In an extensive ruling Monday, Judge Daniel Kiley rejected arguments by Arizona Public Service that he is legally powerless to intercede in what the company contends is a dispute among commissioners. APS attorney Mary O’Grady said that, at the very least, Burns should have to wait until the commission rules on its pending rate increase request.
But Kiley said this isn’t a simple internal dispute among commissioners. Instead, he pointed out, Burns wants a clear ruling on the scope of his constitutional and statutory authority as an elected member of the panel to compel the production of evidence and examine witnesses.
“Resolving such disputes is clearly within the province of the judiciary,” the judge wrote. “Moreover, Arizona courts have long recognized that declaratory judgment relief is an appropriate vehicle for resolving controversies as to the legality of acts of public officials.”
Kiley also rebuffed an argument by Chairman Tom Forese that the dispute between Burns and the other commissioners is “really a political question” beyond the scope of the judge to resolve.
“This case presents issue of constitutional interpretation and statutory construction that are squarely within the scope of judicial authority,” the judge said.
Kiley’s ruling came as the commission voted Monday to pay to hire separate attorneys for the other four commissioners to defend themselves in the lawsuit. That’s because Burns has expanded his legal claims beyond just the issue of his individual rights as a commissioner to questions about whether the other four may be disqualified from voting on the APS rate hike because the company provided — or is believed to have provided — cash to help get them elected.
But the panel refused to pay for Bill Richards, Burns’ own attorney, who the commissioner said has been working for free. Burns said he was told the policy is for taxpayer-financed legal help only when commissioners are defending their actions.
“I’m on offense, they’re on defense,” he said. But Burns said he hopes that Kiley eventually orders the commission to pick up the bill for his lawyer, too.
More immediate is the question of how much power does Burns — or any other commissioner — have to issue subpoenas and demand testimony from witnesses over the objections of his or her colleagues.

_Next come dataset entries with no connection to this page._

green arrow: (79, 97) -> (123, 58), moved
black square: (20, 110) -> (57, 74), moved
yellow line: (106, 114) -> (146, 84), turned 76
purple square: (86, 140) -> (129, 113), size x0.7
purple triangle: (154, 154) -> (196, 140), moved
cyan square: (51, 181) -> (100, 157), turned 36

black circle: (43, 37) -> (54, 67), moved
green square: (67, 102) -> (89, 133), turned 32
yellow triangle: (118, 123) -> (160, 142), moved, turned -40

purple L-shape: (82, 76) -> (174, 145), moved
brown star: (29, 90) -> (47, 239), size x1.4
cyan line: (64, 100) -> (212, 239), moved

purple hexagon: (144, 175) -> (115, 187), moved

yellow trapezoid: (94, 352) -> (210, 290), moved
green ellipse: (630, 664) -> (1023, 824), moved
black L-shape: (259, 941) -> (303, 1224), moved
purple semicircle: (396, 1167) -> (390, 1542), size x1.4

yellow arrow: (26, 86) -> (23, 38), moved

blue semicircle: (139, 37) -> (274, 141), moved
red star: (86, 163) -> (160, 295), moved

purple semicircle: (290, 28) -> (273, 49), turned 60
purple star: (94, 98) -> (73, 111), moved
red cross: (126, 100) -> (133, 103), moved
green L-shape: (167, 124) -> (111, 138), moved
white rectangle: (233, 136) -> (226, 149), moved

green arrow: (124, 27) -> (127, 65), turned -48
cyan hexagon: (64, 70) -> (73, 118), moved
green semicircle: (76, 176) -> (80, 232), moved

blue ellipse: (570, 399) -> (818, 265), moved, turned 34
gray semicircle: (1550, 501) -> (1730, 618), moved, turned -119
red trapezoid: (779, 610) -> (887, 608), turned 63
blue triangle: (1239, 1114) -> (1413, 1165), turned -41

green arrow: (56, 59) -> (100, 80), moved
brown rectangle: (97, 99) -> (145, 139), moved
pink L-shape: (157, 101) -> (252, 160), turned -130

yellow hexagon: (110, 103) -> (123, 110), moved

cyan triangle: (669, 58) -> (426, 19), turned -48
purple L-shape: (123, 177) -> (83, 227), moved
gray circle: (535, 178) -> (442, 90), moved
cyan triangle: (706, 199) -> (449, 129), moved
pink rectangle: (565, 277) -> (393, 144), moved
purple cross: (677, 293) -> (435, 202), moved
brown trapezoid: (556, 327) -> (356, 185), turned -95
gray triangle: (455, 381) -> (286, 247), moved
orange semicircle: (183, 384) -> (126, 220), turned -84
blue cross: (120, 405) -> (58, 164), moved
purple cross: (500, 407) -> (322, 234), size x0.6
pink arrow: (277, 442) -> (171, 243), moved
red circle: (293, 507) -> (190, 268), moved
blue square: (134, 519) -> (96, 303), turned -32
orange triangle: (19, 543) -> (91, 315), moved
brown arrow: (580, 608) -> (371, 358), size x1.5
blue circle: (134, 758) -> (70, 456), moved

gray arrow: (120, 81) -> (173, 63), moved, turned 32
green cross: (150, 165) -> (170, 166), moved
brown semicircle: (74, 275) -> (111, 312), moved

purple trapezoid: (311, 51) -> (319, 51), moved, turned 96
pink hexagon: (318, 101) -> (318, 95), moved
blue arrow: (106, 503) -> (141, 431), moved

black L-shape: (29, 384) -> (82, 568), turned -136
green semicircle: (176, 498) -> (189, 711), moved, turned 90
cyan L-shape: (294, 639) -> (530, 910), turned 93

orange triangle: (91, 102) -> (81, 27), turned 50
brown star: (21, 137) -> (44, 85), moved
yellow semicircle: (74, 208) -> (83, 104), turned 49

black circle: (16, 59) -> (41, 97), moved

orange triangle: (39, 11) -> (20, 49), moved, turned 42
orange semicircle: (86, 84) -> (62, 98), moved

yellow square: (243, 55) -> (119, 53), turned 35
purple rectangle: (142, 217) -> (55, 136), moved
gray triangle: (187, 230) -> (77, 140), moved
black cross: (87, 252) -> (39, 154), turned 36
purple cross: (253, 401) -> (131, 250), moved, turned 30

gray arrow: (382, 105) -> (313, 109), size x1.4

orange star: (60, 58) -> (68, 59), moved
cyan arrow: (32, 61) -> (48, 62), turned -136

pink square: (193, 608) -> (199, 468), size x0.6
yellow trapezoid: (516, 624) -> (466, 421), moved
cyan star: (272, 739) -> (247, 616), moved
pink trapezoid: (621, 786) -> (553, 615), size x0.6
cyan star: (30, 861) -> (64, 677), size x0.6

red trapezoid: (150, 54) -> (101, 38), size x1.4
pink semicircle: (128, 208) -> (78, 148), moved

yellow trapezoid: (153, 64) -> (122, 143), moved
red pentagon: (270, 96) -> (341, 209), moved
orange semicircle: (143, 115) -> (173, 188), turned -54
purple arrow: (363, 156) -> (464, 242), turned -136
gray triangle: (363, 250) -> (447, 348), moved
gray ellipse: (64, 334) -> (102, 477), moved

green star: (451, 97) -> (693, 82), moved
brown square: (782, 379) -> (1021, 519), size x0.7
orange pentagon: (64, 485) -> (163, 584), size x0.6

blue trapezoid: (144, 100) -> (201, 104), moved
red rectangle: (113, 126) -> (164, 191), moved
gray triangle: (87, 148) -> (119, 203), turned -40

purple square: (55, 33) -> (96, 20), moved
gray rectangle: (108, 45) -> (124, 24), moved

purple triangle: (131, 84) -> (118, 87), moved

Burns wants documents from APS and parent company Pinnacle West Capital Corp. showing what they spent not only to influence the 2014 election. Two outside groups spent $3.2 million to elect Forese and Doug Little but have refused to disclose their donors.
He also wants information on the company’s spending on lobbyists and charities. And he wants to question CEO Don Brandt and others.
APS initially challenged his actions as premature. Kiley agreed, telling Burns to seek permission from his colleagues.
But when he did that, the other four voted to reject his request. Kiley, in Monday’s ruling, said that puts the question of Burns’ legal rights squarely before him.
And there are legitimate questions.
The Arizona Constitution spells out that the commission “and the several members thereof” have the power “to inspect and investigate the property, books, papers, business methods, and affiars of any corporation whose stock shall be offered for sale to the public.” Pinnacle West is a publicly traded corporation.
And it specifically spells out the right to demand documents over regulated “public service corporations” like APS.
It also says that individuals commissioners have the same power as a court “to enforce the attendance of witnesses and the production of evidence by subpoena.”
Kiley said it is now up to him, as the judge in the case, to decide whether the constitution and parallel statutes give Burns the independent powers he claims he has.